Material provided >>
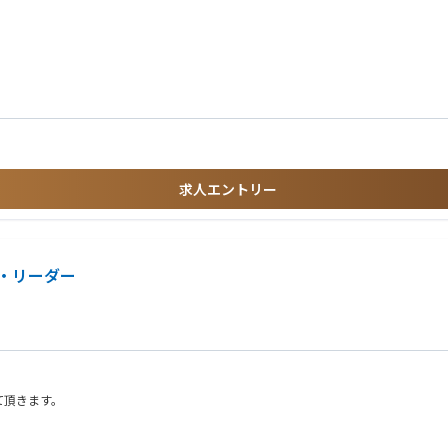
場の困りごと・業務フローを把握する
を特定し、整理・抽象化する
仕様策定、エッジケース・QA観点の整理
で進める」を握る
経験がある
コープ調整・リリース推進を行う
テストする
り切れる
n
性の取れたデジタルデータ構造へと変換するスキル。
求人エントリー
ロダクトが業界標準へと成長していく過程を経験できる。
性を実効的に高めるためのAI実装経験。
であり、自分の設計した機能が現場の生産性を変える手応えが得られます。
・リーダー
「何を作るか」という意思決定の根幹に関わることができます。
ーが真に困っていることを解決するという、実直なプロダクト開発に専念できる環境
て頂きます。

Problem to work on >> Each line of the records above must be repeated exactly, but no picture belongs in the copy.

Expected answer >>
場の困りごと・業務フローを把握する
を特定し、整理・抽象化する
仕様策定、エッジケース・QA観点の整理
で進める」を握る
経験がある
コープ調整・リリース推進を行う
テストする
り切れる
n
性の取れたデジタルデータ構造へと変換するスキル。
求人エントリー
ロダクトが業界標準へと成長していく過程を経験できる。
性を実効的に高めるためのAI実装経験。
であり、自分の設計した機能が現場の生産性を変える手応えが得られます。
・リーダー
「何を作るか」という意思決定の根幹に関わることができます。
ーが真に困っていることを解決するという、実直なプロダクト開発に専念できる環境
て頂きます。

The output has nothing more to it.